I have also used some AI models to help write code and do a bit of dev work and my general experience is that they are pretty good at syntax, identifying small bugs and concise problems - but if you ask it to do anything that's part of some greater schema or something that exceeds maybe 80 lines of code then it is incredibly frustrating. I've been building an app recently and have used GPT-o1, Claude and Google Gemini, and they all tend to suffer from this kind of tunnel vision. I've lost count of the times it has completely forgotten what I told it a few prompts earlier about always using certain naming conventions or structuring things in a certain way. It will recommend an approach but then completely omit a really important limitation that makes the approach totally redundant.
I guess a lot of it depends on how much source code there is out there to have been trained on. I am currently writing a .NET app in MAUI. asking AI ( quite a few different types, github copiot, jetbrains AI, ChatGPT, Gemini etc ) how you do "x" in Maui usually results made up answers from other .NET systems that are not close on working for me.

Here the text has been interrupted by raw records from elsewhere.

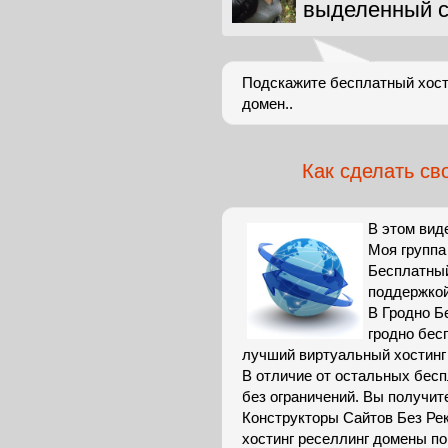
выделенный с
Подскажите бесплатный хост
домен..
Как сделать св
В этом виде
Моя группа
Бесплатный
поддержкой
В Гродно Б
гродно бес
лучший виртуальный хостинг 
В отличие от остальных бес
без ограничений. Вы получит
Конструкторы Сайтов Без Ре
хостинг реселлинг домены по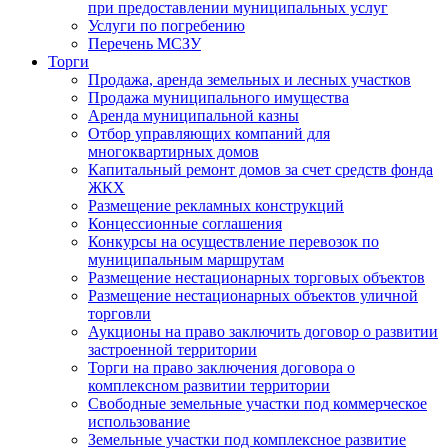
при предоставлении муниципальных услуг
Услуги по погребению
Перечень МСЗУ
Торги
Продажа, аренда земельных и лесных участков
Продажа муниципального имущества
Аренда муниципальной казны
Отбор управляющих компаний для
многоквартирных домов
Капитальный ремонт домов за счет средств фонда
ЖКХ
Размещение рекламных конструкций
Концессионные соглашения
Конкурсы на осуществление перевозок по
муниципальным маршрутам
Размещение нестационарных торговых объектов
Размещение нестационарных объектов уличной
торговли
Аукционы на право заключить договор о развитии
застроенной территории
Торги на право заключения договора о
комплексном развитии территории
Свободные земельные участки под коммерческое
использование
Земельные участки под комплексное развитие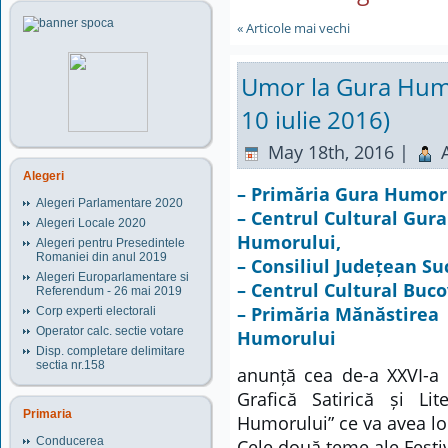
« Articole mai vechi
Umor la Gura Humor
10 iulie 2016)
May 18th, 2016 |
A
Alegeri
– Primăria Gura Humor
Alegeri Parlamentare 2020
– Centrul Cultural Gura
Alegeri Locale 2020
Humorului,
Alegeri pentru Presedintele
Romaniei din anul 2019
– Consiliul Județean S
Alegeri Europarlamentare si
– Centrul Cultural Buco
Referendum - 26 mai 2019
– Primăria Mănăstirea
Corp experti electorali
Operator calc. sectie votare
Humorului
Disp. completare delimitare
sectia nr.158
anunță cea de-a XXVI-a e
Grafică Satirică și Li
Primaria
Humorului” ce va avea loc
Conducerea
Cele două teme ale Festiv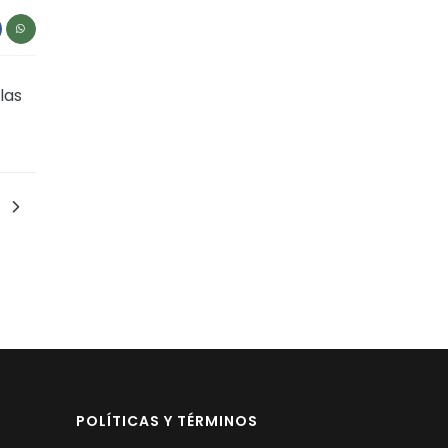
las
POLÍTICAS Y TÉRMINOS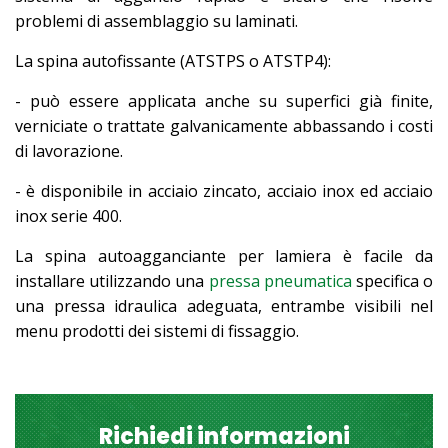
problemi di assemblaggio su laminati.
La spina autofissante (ATSTPS o ATSTP4):
- può essere applicata anche su superfici già finite,
verniciate o trattate galvanicamente abbassando i costi
di lavorazione.
- è disponibile in acciaio zincato, acciaio inox ed acciaio
inox serie 400.
La spina autoagganciante per lamiera è facile da
installare utilizzando una
pressa pneumatica
specifica o
una pressa idraulica adeguata, entrambe visibili nel
menu prodotti dei sistemi di fissaggio.
Richiedi informazioni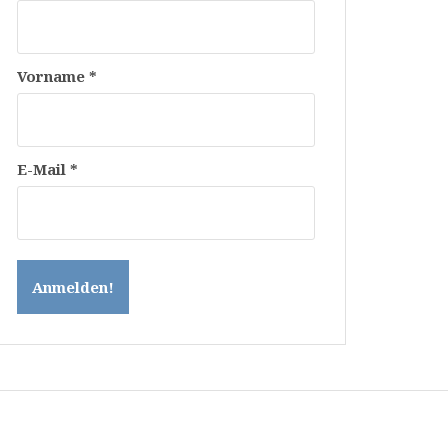
Vorname
*
E-Mail
*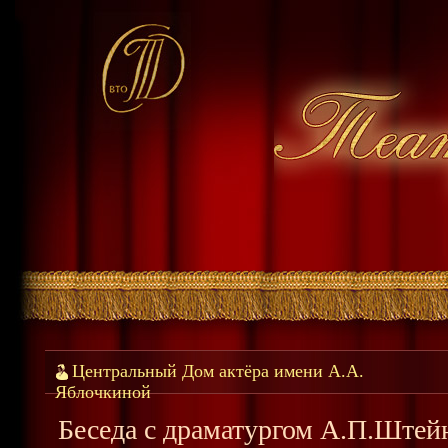
Центральный Дом актёра имени А.А.
Яблочкиной
Беседа с драматургом А.П.Штейн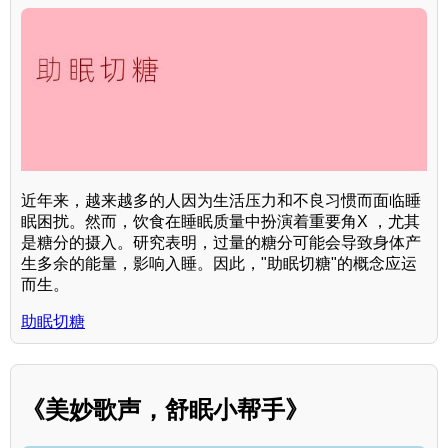
近年来，越来越多的人因为生活压力和不良习惯而面临睡
眠困扰。然而，饮食在睡眠质量中扮演着重要角X ，尤其
是糖分的摄入。研究表明，过量的糖分可能会导致身体产
生多余的能量，影响入睡。因此，"助眠切糖"的概念应运
而生。
助眠切糖
《美妙歌声，舒眠小帮手》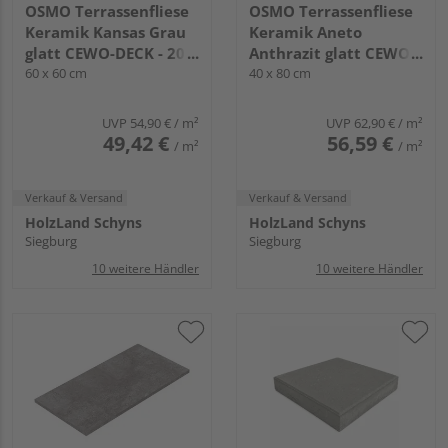
OSMO Terrassenfliese
OSMO Terrassenfliese
Keramik Kansas Grau
Keramik Aneto
glatt CEWO-DECK - 20
Anthrazit glatt CEWO-
mm stark
60 x 60 cm
DECK - 20 mm stark
40 x 80 cm
UVP
54,90 €
/ m²
UVP
62,90 €
/ m²
49,42 €
56,59 €
/ m²
/ m²
Verkauf & Versand
Verkauf & Versand
HolzLand Schyns
HolzLand Schyns
Siegburg
Siegburg
10 weitere Händler
10 weitere Händler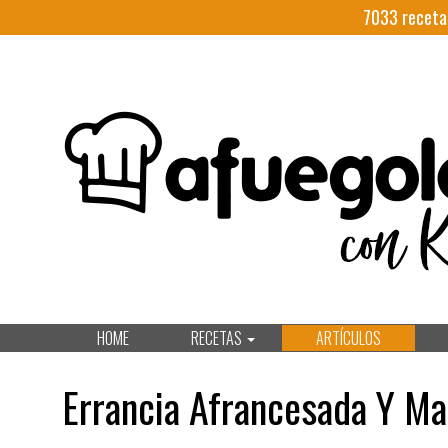
7033
receta
HOME
RECETAS
ARTÍCULOS
Errancia Afrancesada Y Ma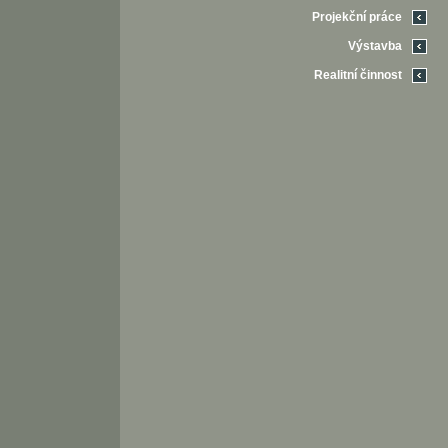
Projekční práce
Výstavba
Realitní činnost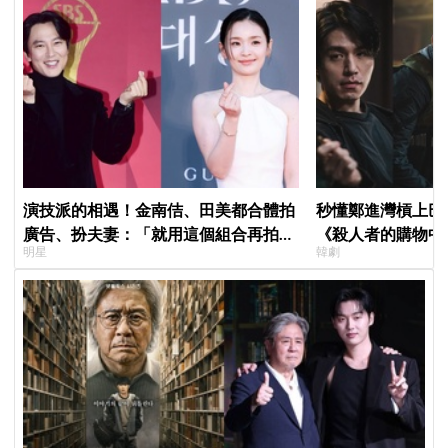
演技派的相遇！金南佶、田美都合體拍
秒懂鄭進灣槓上巴
廣告、扮夫妻：「就用這個組合再拍一
《殺人者的購物中
明星
韓劇
部戲劇吧」
快速複習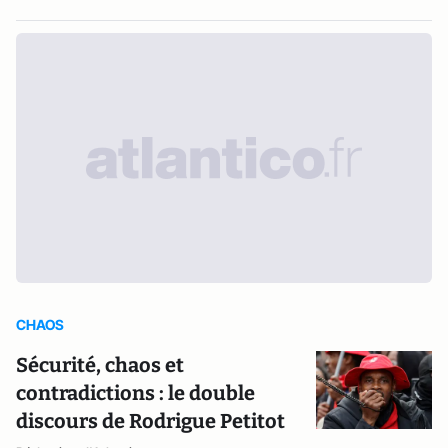
CHAOS
Sécurité, chaos et
contradictions : le double
discours de Rodrigue Petitot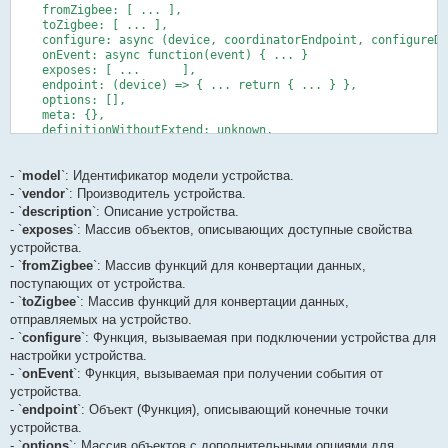
    fromZigbee: [ ... ],

    toZigbee: [ ... ],

    configure: async (device, coordinatorEndpoint, configureDefin
    onEvent: async function(event) { ... }

    exposes: [ ...	],

    endpoint: (device) => { ... return { ... } },

    options: [],

    meta: {},

    definitionWithoutExtend: unknown,

	...

};
- `
model
`: Идентификатор модели устройства.
- `
vendor
`: Производитель устройства.
- `
description
`: Описание устройства.
- `
exposes
`: Массив объектов, описывающих доступные свойства
устройства.
- `
fromZigbee
`: Массив функций для конвертации данных,
поступающих от устройства.
- `
toZigbee
`: Массив функций для конвертации данных,
отправляемых на устройство.
- `
configure
`: Функция, вызываемая при подключении устройства для
настройки устройства.
- `
onEvent
`: Функция, вызываемая при получении события от
устройства.
- `
endpoint
`: Объект (Функция), описывающий конечные точки
устройства.
- `
options
`: Массив объектов с дополнительными опциями для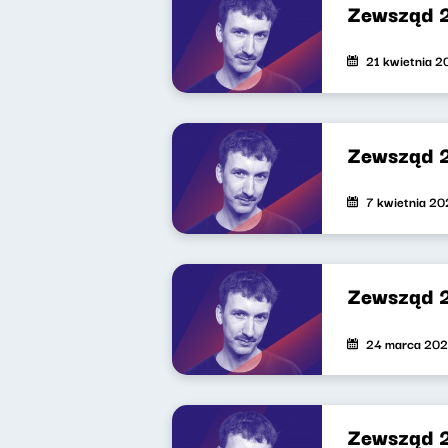
Zewsząd 
21 kwietnia 
Zewsząd 
7 kwietnia 2
Zewsząd 
24 marca 20
Zewsząd 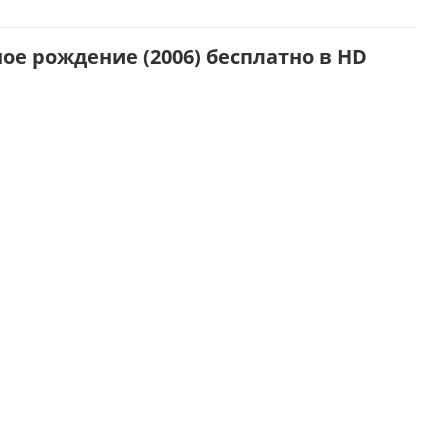
е рождение (2006) бесплатно в HD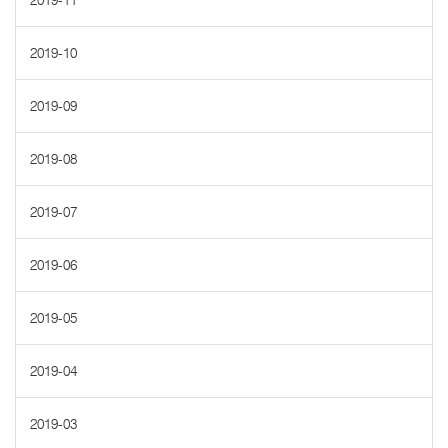
2019-11
2019-10
2019-09
2019-08
2019-07
2019-06
2019-05
2019-04
2019-03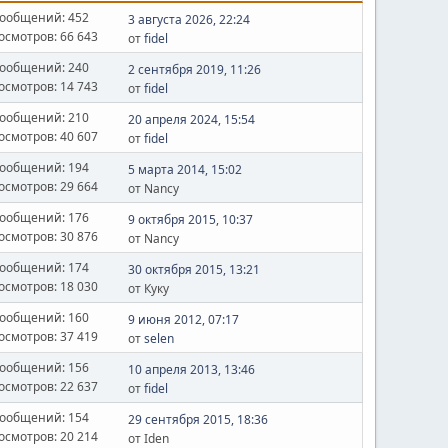
ообщений: 452
3 августа 2026, 22:24
осмотров: 66 643
от
fidel
ообщений: 240
2 сентября 2019, 11:26
осмотров: 14 743
от
fidel
ообщений: 210
20 апреля 2024, 15:54
осмотров: 40 607
от
fidel
ообщений: 194
5 марта 2014, 15:02
осмотров: 29 664
от Nancy
ообщений: 176
9 октября 2015, 10:37
осмотров: 30 876
от Nancy
ообщений: 174
30 октября 2015, 13:21
осмотров: 18 030
от Куку
ообщений: 160
9 июня 2012, 07:17
осмотров: 37 419
от
selen
ообщений: 156
10 апреля 2013, 13:46
осмотров: 22 637
от
fidel
ообщений: 154
29 сентября 2015, 18:36
осмотров: 20 214
от Iden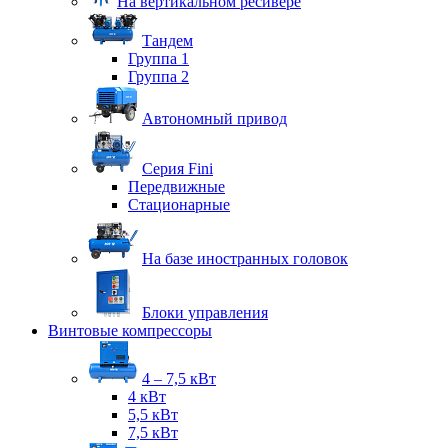
На вертикальном ресивере
Тандем
Группа 1
Группа 2
Автономный привод
Серия Fini
Передвижные
Стационарные
На базе иностранных головок
Блоки управления
Винтовые компрессоры
4 – 7,5 кВт
4 кВт
5,5 кВт
7,5 кВт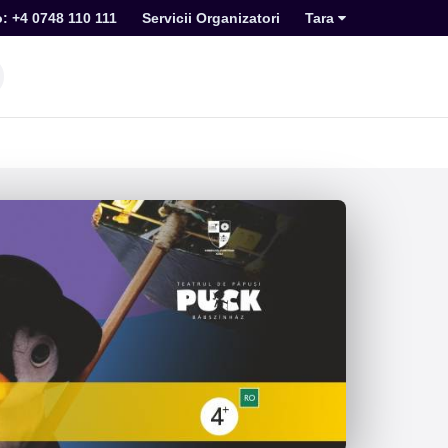
o: +4 0748 110 111
Servicii Organizatori
Tara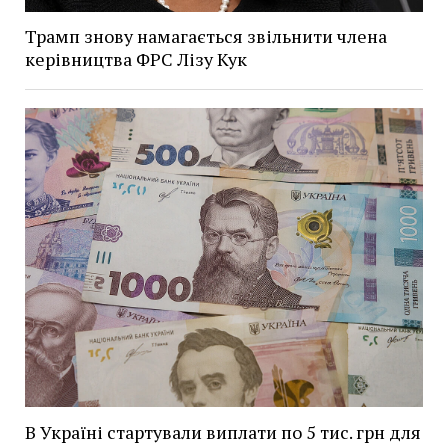
Трамп знову намагається звільнити члена
керівництва ФРС Лізу Кук
В Україні стартували виплати по 5 тис. грн для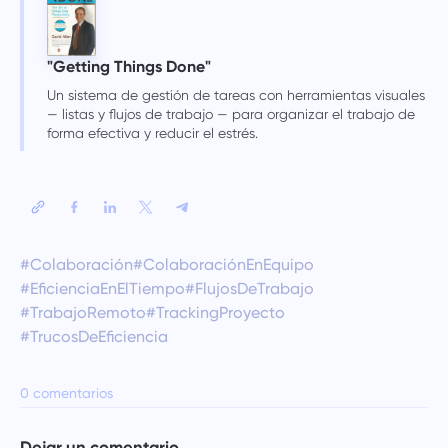
"Getting Things Done"
Un sistema de gestión de tareas con herramientas visuales
— listas y flujos de trabajo — para organizar el trabajo de
forma efectiva y reducir el estrés.
#Colaboración
#ColaboraciónEnEquipo
#EficienciaEnElTiempo
#FlujosDeTrabajo
#TrabajoRemoto
#TrackingProyecto
#TrucosDeEficiencia
0 comentarios
Dejar un comentario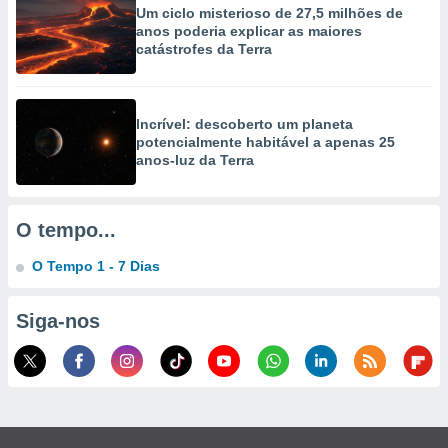
selecionar
Um ciclo misterioso de 27,5 milhões de
anos poderia explicar as maiores
catástrofes da Terra
a, criar
personalizar
tilizar
selecionar
Incrível: descoberto um planeta
potencialmente habitável a apenas 25
dos, medir
anos-luz da Terra
nho da
, medir o
o dos
O tempo...
r os
ravés de
O Tempo 1 - 7 Dias
s ou
s de dados
es fontes,
Siga-nos
 e melhorar
ilizar dados
ara
conteúdos.
ção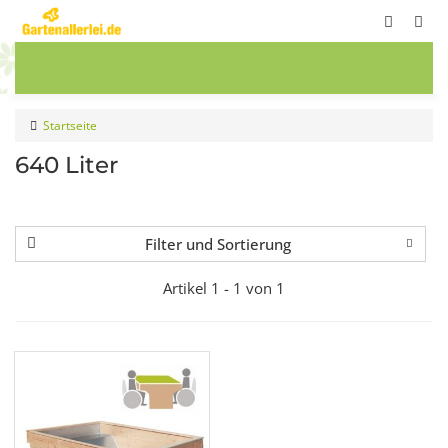
ete
Frühbeete
Blumenwiesen
Sale
Startseite
640 Liter
Filter und Sortierung
Artikel 1 - 1 von 1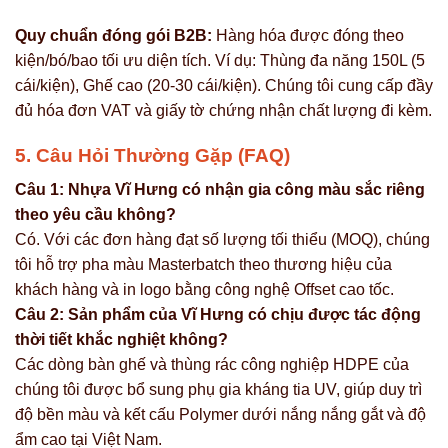
Quy chuẩn đóng gói B2B:
Hàng hóa được đóng theo
kiện/bó/bao tối ưu diện tích. Ví dụ: Thùng đa năng 150L (5
cái/kiện), Ghế cao (20-30 cái/kiện). Chúng tôi cung cấp đầy
đủ hóa đơn VAT và giấy tờ chứng nhận chất lượng đi kèm.
5. Câu Hỏi Thường Gặp (FAQ)
Câu 1: Nhựa Vĩ Hưng có nhận gia công màu sắc riêng
theo yêu cầu không?
Có. Với các đơn hàng đạt số lượng tối thiểu (MOQ), chúng
tôi hỗ trợ pha màu Masterbatch theo thương hiệu của
khách hàng và in logo bằng công nghệ Offset cao tốc.
Câu 2: Sản phẩm của Vĩ Hưng có chịu được tác động
thời tiết khắc nghiệt không?
Các dòng bàn ghế và thùng rác công nghiệp HDPE của
chúng tôi được bổ sung phụ gia kháng tia UV, giúp duy trì
độ bền màu và kết cấu Polymer dưới nắng nắng gắt và độ
ẩm cao tại Việt Nam.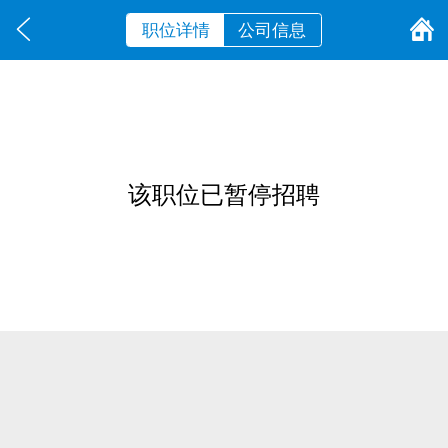
职位详情
公司信息
该职位已暂停招聘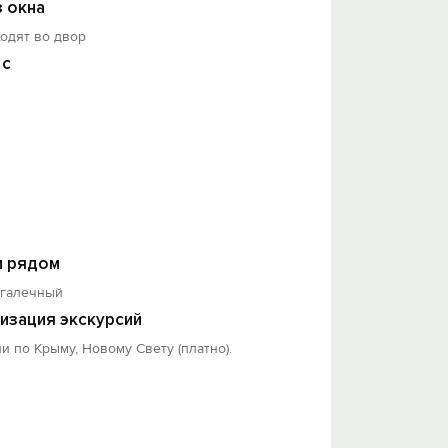
з окна
одят во двор
 с
 рядом
-галечный
изация экскурсий
и по Крыму, Новому Свету (платно).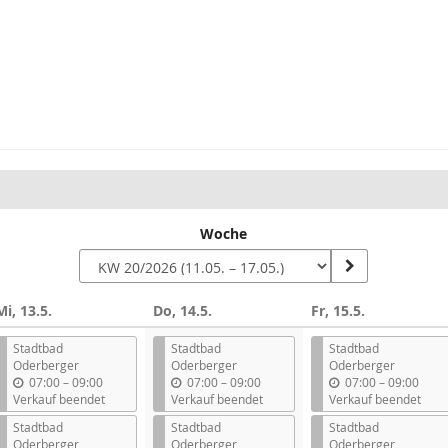
Woche
Mi, 13.5.
Do, 14.5.
Fr, 15.5.
Stadtbad
Stadtbad
Stadtbad
Oderberger
Oderberger
Oderberger
b
b
b
07:00
–
09:00
07:00
–
09:00
07:00
–
09:00
i
i
i
Verkauf beendet
Verkauf beendet
Verkauf beendet
s
s
s
Stadtbad
Stadtbad
Stadtbad
Oderberger
Oderberger
Oderberger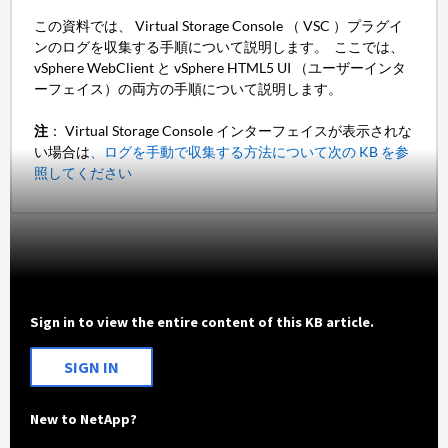
この資料では、 Virtual Storage Console （ VSC ）プラグイ
ンのログを収集する手順について説明します。 ここでは、
vSphere WebClient と vSphere HTML5 UI （ユーザーインタ
ーフェイス）の両方の手順について説明します。
注
： Virtual Storage Console インターフェイスが表示されな
い場合は
、ログを手動で収集する方法について次の KB を参
照してください
Sign in to view the entire content of this KB article.
SIGN IN
New to NetApp?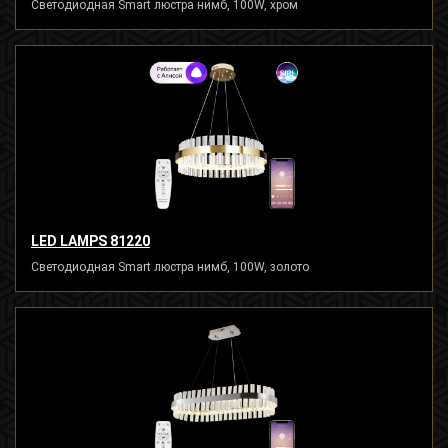
Светодиодная Smart люстра нимб, 100W, хром
LED LAMPS 81220
Светодиодная Smart люстра нимб, 100W, золото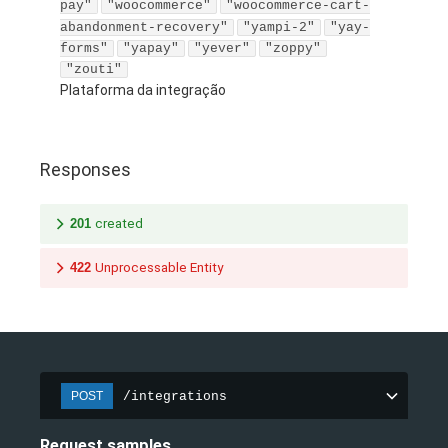
pay"
"woocommerce"
"woocommerce-cart-
abandonment-recovery"
"yampi-2"
"yay-
forms"
"yapay"
"yever"
"zoppy"
"zouti"
Plataforma da integração
Responses
201
created
422
Unprocessable Entity
/integrations
POST
Request samples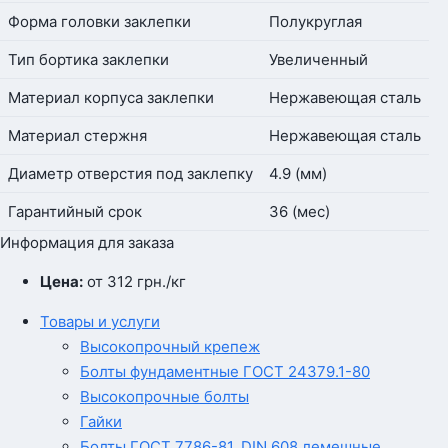
Форма головки заклепки
Полукруглая
Тип бортика заклепки
Увеличенный
Материал корпуса заклепки
Нержавеющая сталь
Материал стержня
Нержавеющая сталь
Диаметр отверстия под заклепку
4.9 (мм)
Гарантийный срок
36 (мес)
Информация для заказа
Цена:
от 312
грн.
/кг
Товары и услуги
Высокопрочный крепеж
Болты фундаментные ГОСТ 24379.1-80
Высокопрочные болты
Гайки
Болты ГОСТ 7786-81, DIN 608 лемешные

Me: I am writing a Maui app, I want to do X, how do you suggest doing that.
AI: Do this <Gives code>
Me: your response contains this line that isn't part of Maui
AI: You are correct, My mistake, that isn't in Maui. do this
Me: That now crashes
AI: The crash is because of this line, do this <Gives Code>
Me: that was the same line you just gave me that isn't part of Maui.
.... Rinse and repeat....
the losing track of what was said before will get fixed eventually, for now I think they would need to pass in the entire chat each time to maintain its train of thought but that extra traffic costs more.
some of these newer models are really expensive too. I think its o3 is $20 per request. some of the others are up to $2000 per request and from what I have read give really long verbose ( and very accurate ) responses but you then need to run then through a cheaper model to summerise the response into a useful LLM response.